Nous laissons la parole à notre conseiller scientifique pour fournir un avis sur l’intérêt présenté par ces deux objets. « C’est une découverte d’une réelle importance, dont la portée est d’un haut intérêt pour le Médoc. Je ne contredirai pas l’avis des spécialistes de l’art campanaire en soulignant qu’il est rare aujourd’hui de découvrir encore des cloches aussi anciennes, ayant échappé à la vigilance de tous. Le fait qu’elles soient globalement en bon état, particulièrement ornées et enrichies de textes assez prolixes – ce qui n’est pas toujours le cas, tant s’en faut – est une aubaine pour conduire une étude détaillée. L’action menée ici par A2PL, qui en fait bénéficier la commune de Saint-Laurent, a non seulement été déterminante, mais il faut insister sur le fait que la découverte de ces objets a rebondi sur des travaux de recherches innovants au sein d’archives dormantes. Recherches qui mettent en lumière un passé totalement méconnu, ou tout au moins, soulèvent le coin d’un voile. C’est une nouvelle preuve de la richesse patrimoniale d’un territoire qui dans son ensemble, mérite l’attention en termes de valorisation, d’identité et d’image ».
A2PL se peut qu’être heureuse de ce résultat, et doit, tout comme la commune de Saint-Laurent-Médoc qui recueille à présent le fruit de ce travail, de profonds remerciements aux concepteurs du dossier, Jean-Bernard Faivre et Marc Vignau, pour leur implication bénévole. Notre association a souhaité faire montre de l’honnêteté et de la courtoisie les plus strictes : bien qu’elle soit habilitée à soumettre par elle-même le dossier aux services de la DRAC, elle a jugé opportun et administrativement plus juste que la démarche émane de la commune, propriétaire des objets. La mesure de protection obtenue entraîne toutefois, pour la commune qui en est détentrice, le respect d’obligations nouvelles et formelles. Aucune intervention, notamment, ne pourra avoir lieu sur les objets sans que les conservateurs référents n’en soient avisés et, le cas échéant, qu’ils n’interviennent dans le processus décisionnel, notamment en cas de projet de restauration.
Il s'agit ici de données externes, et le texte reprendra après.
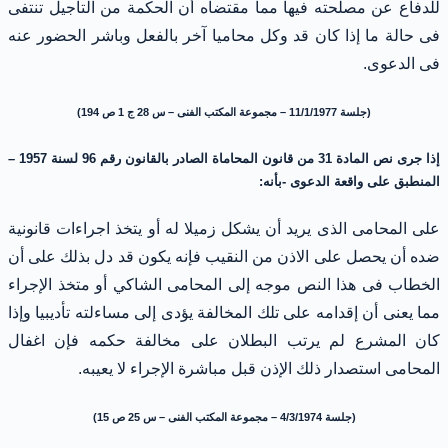
للدفاع عن مصلحته فيها مما مقتضاه أن الحكمة من التأجيل تنتفى
فى حالة ما إذا كان قد وكل محاميا آخر بالفعل وباشر الحضور عنه
فى الدعوى.
(جلسة 11/1/1977 – مجموعة المكتب الفنى – س 28 ج 1 ص 194)
إذا جرى نص المادة 31 من قانون المحاماة الصادر بالقانون رقم 96 لسنة 1957 –
المنطبق على واقعة الدعوى -بأنه:
على المحامى الذى يريد أن يشكل زميلا له أو يتخذ اجراءات قانونية
ضده أن يحصل على الاذن من النقيب فإنه يكون قد دل بذلك على أن
الخطاب فى هذا النص موجه إلى المحامى الشاكي أو متخذ الإجراء
مما يعنى أن إقدامه على تلك المخالفة يؤدى إلى مساءلته تأديبيا وإذا
كان المشرع لم يرتب البطلان على مخالفة حكمه فإن اغفال
المحامى استصدار ذلك الإذن قبل مباشرة الإجراء لا يعيبه.
(جلسة 4/3/1974 – مجموعة المكتب الفنى – س 25 ص 15)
C’est un bien, dans la mesure où cela empêche toute décision hâtive, toute intervention un peu « sauvage », susceptible de nuire in fine à ces œuvres exceptionnelles.
Alors que nous avions annoncé dès notre Assemblée Générale du 3 mars dernier que ces cloches pourraient être présentées dans le cadre des JEP 2018 accompagnées de l’exposition De Pierre, de Bronze et de Lumière, nous venons subitement d’être avisés que cela n’aurait pas lieu et que le projet lancé depuis un an était annulé. Nous le regrettons sur un seul plan : le fait que le public médocain soit privé de l’occasion unique d’admirer ces objets, car l’évènement est d’une portée beaucoup plus large que les limites de la commune où ils se trouvent. Il y avait matière à organiser un très beau rendez-vous, impliquant de multiples acteurs du patrimoine comme du territoire. Peut-être, lorsqu’ils réintègreront leur emplacement à l’issue de la dernière tranche de travaux à venir sur le clocher de l’église, une nouvelle occasion se dessinera-t-elle de les présenter correctement, dans le cadre d’une manifestation culturelle dédiée, dans le respect de toutes les règles de sécurité et sur la base d’un partenariat solide. Dans cette attente, nous livrons au public les images et les textes dont nous sommes propriétaires.